▶ _Assignment_: Without including any pictures, write out all the records word for word.
*** Records supplied ***
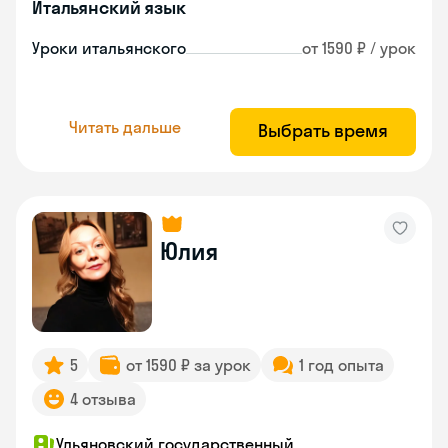
Итальянский язык
Уроки итальянского
от 1590 ₽ / урок
Читать дальше
Выбрать время
Юлия
5
от 1590 ₽ за урок
1 год опыта
4 отзыва
Ульяновский государственный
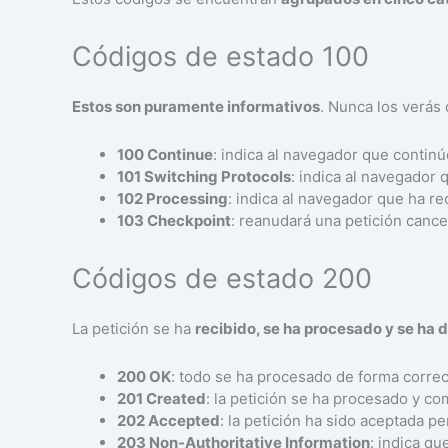
Códigos de estado 100
Estos son puramente informativos
. Nunca los verás
100 Continue
: indica al navegador que contin
101 Switching Protocols
: indica al navegador
102 Processing
: indica al navegador que ha re
103 Checkpoint
: reanudará una petición cance
Códigos de estado 200
La petición se ha
recibido, se ha procesado y se ha 
200 OK
: todo se ha procesado de forma correc
201 Created
: la petición se ha procesado y c
202 Accepted
: la petición ha sido aceptada p
203 Non-Authoritative Information
: indica qu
*** End of Records supplied ***
▶ _Task response_:
Итальянский язык
Уроки итальянского
от 1590 ₽ / урок
Читать дальше
Выбрать время
Юлия
5
от 1590 ₽ за урок
1 год опыта
4 отзыва
Ульяновский государственный
Códigos de estado 100
Estos son puramente informativos
. Nunca los verás
100 Continue
: indica al navegador que contin
101 Switching Protocols
: indica al navegador
102 Processing
: indica al navegador que ha re
103 Checkpoint
: reanudará una petición cance
Códigos de estado 200
La petición se ha
recibido, se ha procesado y se ha 
200 OK
: todo se ha procesado de forma correc
201 Created
: la petición se ha procesado y c
202 Accepted
: la petición ha sido aceptada p
203 Non-Authoritative Information
: indica qu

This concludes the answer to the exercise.